いや、落ち着け、まだ私だと決まったわけではない。ほかに何かやたらと変な格好をしている人がいる可能性だって捨てきれ
「ほら母さん!な、変な色の奴がいるだろ!」
金色の毛並みに真ん丸な翡翠色の瞳の、やたらとやんちゃそうな多分同年齢の男の子に、ぐい、と髪を引っ張られた。
うん、私で確定ですね。もう言い逃れできないわ。
というか私君の名前すら知らないんだけど、初対面の人間に対して失礼過ぎないか?それが君の処世術か何かなの?だとしたらやめた方がいいよ絶対に。
だってほら、君取り合えず自分の後ろ見てみなさいな。二人ほど般若がいるから。
「あらあら」
やばい、よりによって本当にやばい方の般若が動きそう。いやお父さんも十二分にヤバイんだけど。
そしてその般若の圧がやばすぎてさっきまで猛り狂っとったお父さんが完全に鎮静化しとる。
「な!母さん!見ろよ、ほら!」
いやあ、お母さん困ってるよ、やめて差し上げろ少年。私の髪をカブトムシみたいに誇らしげに掲げるでないよ。
そして早急に気づけ。普通これから息子の同級生になる子見て『あらほんと、変な色ねー』なんて言えないからね?
更に言うなら君が何かするたびに、背後の般若の圧がどんどん膨張してるから。お母さん普通に動けないでしょ。これなんて言うんだっけ。嗚呼あれだ、蛇に睨まれた蛙。
そしてそろそろ耐えきれないレベルで引っ張られている髪が痛いのでな、悪く思うなよ少年。
元天狗最強は妖術だけじゃなれないんだよ。
「ほっ」
足を払いその勢いを殺さぬように体ごと下に引っ張る。そのまま倒れられると髪が痛いので、驚いて手が緩んだ瞬間に髪を奪還する。

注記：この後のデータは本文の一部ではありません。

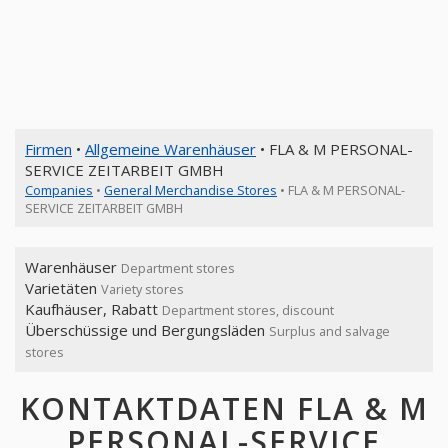
Firmen
•
Allgemeine Warenhäuser
• FLA & M PERSONAL-
SERVICE ZEITARBEIT GMBH
Companies
•
General Merchandise Stores
• FLA & M PERSONAL-
SERVICE ZEITARBEIT GMBH
Warenhäuser
Department stores
Varietäten
Variety stores
Kaufhäuser, Rabatt
Department stores, discount
Überschüssige und Bergungsläden
Surplus and salvage
stores
KONTAKTDATEN FLA & M
PERSONAL-SERVICE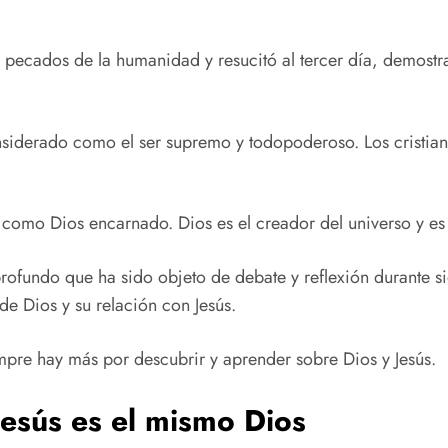
os pecados de la humanidad y resucitó al tercer día, demost
considerado como el ser supremo y todopoderoso. Los cristi
o como Dios encarnado. Dios es el creador del universo y e
rofundo que ha sido objeto de debate y reflexión durante sigl
de Dios y su relación con Jesús.
empre hay más por descubrir y aprender sobre Dios y Jesús.
Jesús es el mismo Dios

まあこの程度誰でもできるが、子供相手の威嚇ならば十分だろう。
「へ」
「自制を覚えようね」
少し意地悪く、しゃがみ込みつつ倒れた少年を見下ろすようにそう言えば、背後で般若が沈静化した気配を察知した。
良かった、最悪の事態は避けられたらしい。
「……うちの愚息がすみませんでした!お嬢ちゃん、ごめんね!?」
「あー、いえ、お気になさらず」
般若の圧が消えたことで硬直から解放されたらしい少年の母親が、素晴らしい速さで謝罪しつつ流れるように息子を回収した。
そのまま脱兎のごとく逃げ出そうとしたところを、あろうことが現状を作り出した張本人が妨害した。
「おい!そこの真っ黒毛玉!」
母親に小脇に抱えられているにもかかわらず、地面に両手の爪を突き立てて無理矢理その場に留まっている。

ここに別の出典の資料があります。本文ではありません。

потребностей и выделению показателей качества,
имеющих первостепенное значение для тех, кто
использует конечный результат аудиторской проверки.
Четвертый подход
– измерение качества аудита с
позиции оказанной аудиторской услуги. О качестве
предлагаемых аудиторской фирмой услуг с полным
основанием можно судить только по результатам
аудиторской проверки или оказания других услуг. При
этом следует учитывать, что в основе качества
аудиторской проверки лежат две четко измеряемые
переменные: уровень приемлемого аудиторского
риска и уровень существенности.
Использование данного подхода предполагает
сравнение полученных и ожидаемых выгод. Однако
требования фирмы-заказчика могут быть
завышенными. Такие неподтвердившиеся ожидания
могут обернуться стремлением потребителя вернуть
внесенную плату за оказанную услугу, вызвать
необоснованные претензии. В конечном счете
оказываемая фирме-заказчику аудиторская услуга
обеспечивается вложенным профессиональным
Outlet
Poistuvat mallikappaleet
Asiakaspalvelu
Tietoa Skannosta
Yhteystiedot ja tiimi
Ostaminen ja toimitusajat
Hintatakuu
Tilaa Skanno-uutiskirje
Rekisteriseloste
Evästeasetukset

母親が悲鳴を上げかけた。そりゃあ怖いだろう。下手すれば今度こそ般若が飛び出てくる。
ついでに言うなら私の毛はちゃんと手入れをしている。
どっちかと言えばお前の方が好き勝手伸び放題で毛玉だし、何なら天狗から見たら妖狐は全員毛玉みたいなものだわ。

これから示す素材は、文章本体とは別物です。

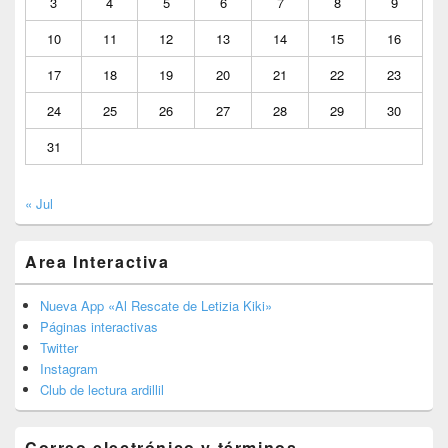
3
4
5
6
7
8
9
10
11
12
13
14
15
16
17
18
19
20
21
22
23
24
25
26
27
28
29
30
31
« Jul
Area Interactiva
Nueva App «Al Rescate de Letizia Kiki»
Páginas interactivas
Twitter
Instagram
Club de lectura ardillil
Correo electrónico y términos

「お前……覚えてろよ!絶対ギタギタに負かしてやるからなー!!」
「お前もう本当に黙りなさい!」
母親の愛ゆえの拳が一発、少年の頭にめり込んだ。
きゅう、というオノマトペが見えそうなほど見事に少年が轟沈する。
今度こそ疾風のような速さで養成所の中へ走り去っていく親子を眺めながら、私は気にかかっていたことを一つ母親に質問した。
「ねえ、もしかしなくても私第一印象失敗した?」
母は苦笑しか返してくれなかった。